== Your goal ==
Below are some entries. Count how many of their lines include "page", then give that number only.

== Data for review ==
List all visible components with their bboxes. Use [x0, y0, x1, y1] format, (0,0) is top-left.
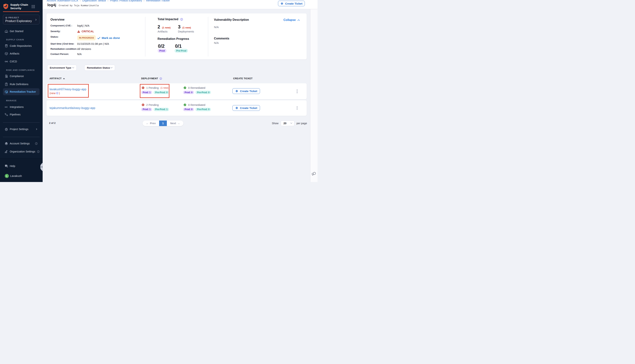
sidebar-item-pipelines[interactable]: Pipelines — [3, 111, 40, 118]
user-name: Lavakush — [10, 174, 22, 178]
apps-grid-icon[interactable] — [32, 5, 35, 8]
card-divider — [145, 17, 145, 56]
project-selector-label: PROJECT — [9, 16, 19, 19]
project-selector[interactable]: PROJECT Product Exploratory — [3, 15, 40, 24]
gear-icon — [5, 128, 8, 131]
impacted-deployments-new: (1 new) — [182, 26, 191, 29]
sidebar-item-label: Organization Settings — [10, 150, 35, 153]
sidebar-divider — [3, 137, 40, 137]
sidebar-item-code-repositories[interactable]: Code Repositories — [3, 43, 40, 49]
sidebar-section-risk-and-compliance: RISK AND COMPLIANCE — [6, 69, 35, 71]
mark-as-done-link[interactable]: Mark as done — [97, 36, 120, 40]
remediated-line: 0 Remediated — [183, 103, 211, 106]
created-by-text: Created by Teja Kummarikuntla — [59, 4, 99, 7]
pagination-current-page[interactable]: 1 — [159, 120, 167, 126]
breadcrumb-current[interactable]: Remediation Tracker — [146, 0, 170, 2]
vulnerability-description-heading: Vulnerability Description — [214, 18, 249, 22]
collapse-link[interactable]: Collapse — [284, 18, 300, 22]
info-icon[interactable] — [159, 77, 162, 80]
sidebar-item-integrations[interactable]: Integrations — [3, 104, 40, 110]
prod-progress-ratio: 0/2 — [158, 43, 165, 49]
create-ticket-button-header[interactable]: Create Ticket — [278, 1, 305, 6]
impacted-deployments-stat: 3 (1 new) — [178, 24, 191, 30]
sidebar-accent-rule — [3, 12, 40, 12]
svg-text:?: ? — [6, 165, 7, 166]
compliance-document-icon — [5, 74, 8, 78]
component-cve-value: log4j | N/A — [77, 24, 89, 27]
button-label: Create Ticket — [285, 2, 302, 5]
preprod-progress-ratio: 0/1 — [175, 43, 182, 49]
column-label: CREATE TICKET — [233, 77, 253, 80]
total-impacted-heading: Total Impacted — [158, 18, 178, 21]
info-icon[interactable] — [180, 18, 183, 21]
time-value: 01/10/2025 01:08 pm | N/A — [77, 42, 109, 45]
comments-value: N/A — [214, 41, 219, 44]
sidebar-item-project-settings[interactable]: Project Settings — [3, 126, 40, 132]
deployments-count-label: Deployments — [178, 30, 194, 33]
time-label: Start time | End time: — [51, 42, 74, 45]
create-ticket-button-row[interactable]: Create Ticket — [233, 105, 260, 111]
chevron-right-icon — [36, 128, 38, 130]
artifact-link[interactable]: tejakummarikuntla/easy-buggy-app — [50, 106, 95, 110]
sidebar-item-cicd[interactable]: CI/CD — [3, 58, 40, 64]
project-cube-icon — [5, 17, 7, 19]
pagination-prev-button[interactable]: ←Prev — [143, 120, 159, 126]
breadcrumb-organization[interactable]: Organization: default — [82, 0, 106, 2]
environment-type-filter[interactable]: Environment Type — [47, 65, 77, 71]
breadcrumb-separator: › — [144, 0, 144, 2]
create-ticket-button-row[interactable]: Create Ticket — [233, 88, 260, 94]
impacted-artifacts-stat: 2 (1 new) — [158, 24, 171, 30]
sidebar-item-label: Integrations — [10, 106, 24, 108]
breadcrumb-project[interactable]: Project: Product Exploratory — [110, 0, 142, 2]
sidebar-item-organization-settings[interactable]: Organization Settings — [3, 148, 40, 155]
row-menu-dots-icon[interactable] — [297, 106, 298, 110]
ticket-diamond-icon — [235, 90, 238, 93]
sidebar-item-label: Project Settings — [10, 128, 29, 131]
pagination-count: 2 of 2 — [49, 122, 56, 124]
sidebar-item-artifacts[interactable]: Artifacts — [3, 50, 40, 57]
remediation-status-filter[interactable]: Remediation Status — [84, 65, 115, 71]
sidebar-item-label: Rule Definitions — [10, 83, 29, 86]
sidebar-section-manage: MANAGE — [6, 100, 17, 102]
sidebar-item-rule-definitions[interactable]: Rule Definitions — [3, 81, 40, 87]
condition-value: All Versions — [77, 48, 91, 50]
sidebar-item-label: Artifacts — [10, 52, 19, 55]
chat-help-icon[interactable] — [312, 172, 316, 176]
sidebar-item-account-settings[interactable]: Account Settings — [3, 140, 40, 146]
column-label: DEPLOYMENT — [141, 77, 158, 80]
row-menu-dots-icon[interactable] — [297, 90, 298, 93]
sidebar-item-remediation-tracker[interactable]: Remediation Tracker — [3, 88, 40, 95]
prod-count-pill: Prod: 0 — [183, 108, 194, 111]
sidebar-item-label: Code Repositories — [10, 44, 32, 47]
sidebar-item-compliance[interactable]: Compliance — [3, 73, 40, 79]
column-header-artifact[interactable]: ARTIFACT — [50, 77, 65, 80]
breadcrumb-account[interactable]: Account: Automation-SSCA — [47, 0, 78, 2]
help-chat-icon: ? — [5, 164, 8, 168]
pending-count-text: 2 Pending — [146, 103, 159, 106]
prod-pill: Prod — [158, 49, 167, 53]
pagination-next-button[interactable]: Next→ — [167, 120, 183, 126]
remediated-cell: 0 Remediated Prod: 0 Pre-Prod: 0 — [183, 103, 211, 111]
prod-count-pill: Prod: 1 — [141, 108, 152, 111]
env-pills: Prod: 1 Pre-Prod: 1 — [141, 108, 169, 111]
status-label: Status: — [51, 36, 59, 38]
project-selector-label-row: PROJECT — [5, 16, 37, 19]
ticket-diamond-icon — [235, 106, 238, 110]
info-icon — [35, 142, 38, 145]
sidebar-item-help[interactable]: ? Help — [3, 163, 40, 169]
page-size-select[interactable]: 20 — [281, 120, 294, 126]
user-avatar[interactable]: L — [5, 174, 9, 178]
sidebar-bottom-section: ? Help L Lavakush — [0, 158, 43, 182]
table-row: tejakummarikuntla/easy-buggy-app 2 Pendi… — [47, 100, 307, 116]
remediated-check-icon — [183, 86, 186, 89]
button-label: Create Ticket — [240, 90, 257, 93]
env-pills: Prod: 0 Pre-Prod: 0 — [183, 91, 211, 94]
title-row: log4j Created by Teja Kummarikuntla — [47, 3, 99, 7]
show-label: Show — [272, 122, 278, 125]
prod-count-pill: Prod: 0 — [183, 91, 194, 94]
annotation-box-artifact — [48, 84, 89, 98]
sidebar-item-get-started[interactable]: Get Started — [3, 28, 40, 34]
chevron-down-icon — [290, 122, 292, 124]
pending-clock-icon — [142, 104, 144, 106]
contact-label: Contact Person: — [51, 53, 69, 56]
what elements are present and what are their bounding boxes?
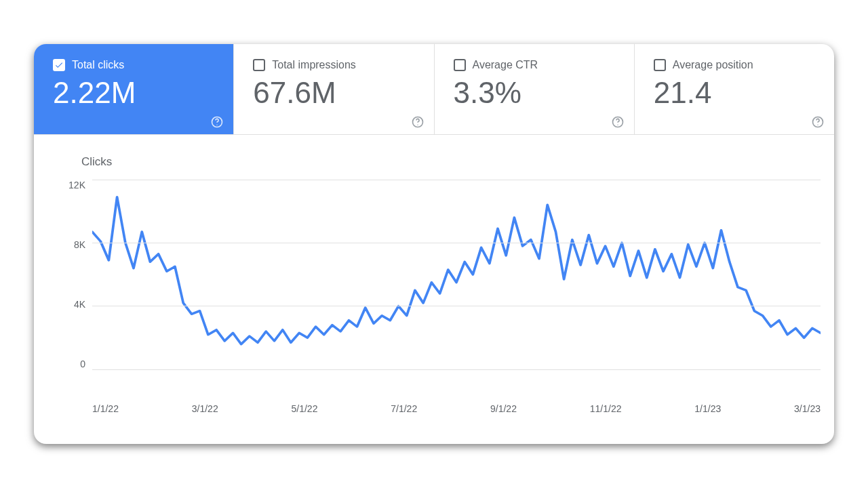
svg-point-1 bbox=[217, 124, 218, 125]
chart-area: Clicks 12K8K4K0 1/1/223/1/225/1/227/1/22… bbox=[34, 135, 834, 444]
x-tick: 11/1/22 bbox=[590, 403, 622, 424]
metric-tabs: Total clicks2.22MTotal impressions67.6MA… bbox=[34, 44, 834, 134]
line-series bbox=[92, 180, 821, 369]
metric-label: Average position bbox=[673, 59, 753, 71]
y-tick: 8K bbox=[74, 239, 85, 250]
metric-header: Total impressions bbox=[253, 59, 414, 71]
y-tick: 12K bbox=[68, 180, 85, 190]
checkbox-icon bbox=[454, 59, 466, 71]
metric-value: 3.3% bbox=[454, 77, 615, 109]
metric-label: Total clicks bbox=[72, 59, 124, 71]
plot-area[interactable] bbox=[92, 180, 821, 369]
x-tick: 3/1/22 bbox=[192, 403, 218, 424]
grid-line bbox=[92, 180, 821, 180]
metric-header: Total clicks bbox=[53, 59, 214, 71]
grid-line bbox=[92, 306, 821, 306]
metric-tab-impressions[interactable]: Total impressions67.6M bbox=[234, 44, 434, 134]
svg-point-5 bbox=[617, 124, 618, 125]
checkbox-icon bbox=[253, 59, 265, 71]
metric-header: Average CTR bbox=[454, 59, 615, 71]
y-tick: 4K bbox=[74, 299, 85, 310]
grid-line bbox=[92, 243, 821, 243]
metric-label: Average CTR bbox=[473, 59, 538, 71]
chart-title: Clicks bbox=[81, 155, 821, 169]
svg-point-3 bbox=[417, 124, 418, 125]
y-tick: 0 bbox=[80, 359, 85, 369]
help-icon[interactable] bbox=[411, 115, 425, 129]
x-tick: 7/1/22 bbox=[391, 403, 417, 424]
metric-value: 21.4 bbox=[654, 77, 815, 109]
x-tick: 9/1/22 bbox=[490, 403, 517, 424]
metric-value: 2.22M bbox=[53, 77, 214, 109]
metric-tab-position[interactable]: Average position21.4 bbox=[635, 44, 834, 134]
x-tick: 5/1/22 bbox=[292, 403, 318, 424]
y-axis: 12K8K4K0 bbox=[54, 180, 92, 369]
help-icon[interactable] bbox=[210, 115, 224, 129]
x-tick: 1/1/22 bbox=[92, 403, 119, 424]
checkbox-icon bbox=[53, 59, 65, 71]
metric-tab-clicks[interactable]: Total clicks2.22M bbox=[34, 44, 234, 134]
help-icon[interactable] bbox=[611, 115, 625, 129]
checkbox-icon bbox=[654, 59, 666, 71]
metric-value: 67.6M bbox=[253, 77, 414, 109]
chart: 12K8K4K0 bbox=[54, 180, 821, 396]
x-axis: 1/1/223/1/225/1/227/1/229/1/2211/1/221/1… bbox=[92, 396, 821, 424]
x-tick: 3/1/23 bbox=[794, 403, 821, 424]
help-icon[interactable] bbox=[811, 115, 825, 129]
svg-point-7 bbox=[817, 124, 818, 125]
performance-card: Total clicks2.22MTotal impressions67.6MA… bbox=[34, 44, 834, 443]
grid-line bbox=[92, 369, 821, 370]
x-tick: 1/1/23 bbox=[694, 403, 721, 424]
metric-tab-ctr[interactable]: Average CTR3.3% bbox=[435, 44, 635, 134]
metric-header: Average position bbox=[654, 59, 815, 71]
metric-label: Total impressions bbox=[272, 59, 356, 71]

== The answer ==
2